WORK TASK -> Set down, word for word, only the lines from the start of the records through the line bearing "trial court granted"; include no pictures.

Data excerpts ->
__________________________________________________

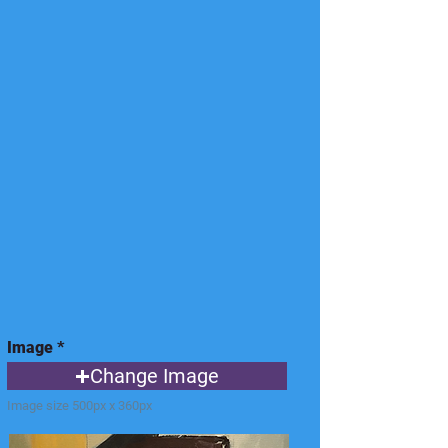
Image
Change Image
Image size 500px x 360px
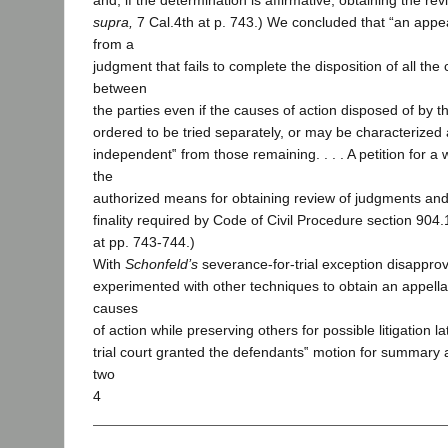
and, if the determination is affirmative, obtaining the revie
supra,
7 Cal.4th at p. 743.) We concluded that “an appe
from a
judgment that fails to complete the disposition of all the
between
the parties even if the causes of action disposed of by
ordered to be tried separately, or may be characterized
independent‟ from those remaining. . . . A petition for a w
the
authorized means for obtaining review of judgments and 
finality required by Code of Civil Procedure section 904.1
at pp. 743-744.)
With
Schonfeld’s
severance-for-trial exception disapprove
experimented with other techniques to obtain an appell
causes
of action while preserving others for possible litigation la
trial court granted the defendants‟ motion for summary 
two
4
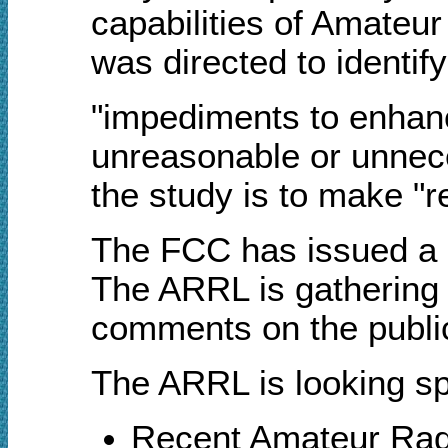
capabilities of Amateu
was directed to identify
"impediments to enhan
unreasonable or unneces
the study is to make "
The FCC has issued a Pu
The ARRL is gathering 
comments on the public
The ARRL is looking spe
R
ecent Amateur Radi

__________________________________________________

REPLY ->
Image
Change Image
Image size 500px x 360px
and, if the determination is affirmative, obtaining the revie
supra,
7 Cal.4th at p. 743.) We concluded that “an appe
from a
judgment that fails to complete the disposition of all the
between
the parties even if the causes of action disposed of by
ordered to be tried separately, or may be characterized
independent‟ from those remaining. . . . A petition for a w
the
authorized means for obtaining review of judgments and 
finality required by Code of Civil Procedure section 904.1
at pp. 743-744.)
With
Schonfeld’s
severance-for-trial exception disapprove
experimented with other techniques to obtain an appell
causes
of action while preserving others for possible litigation la
trial court granted the defendants‟ motion for summary 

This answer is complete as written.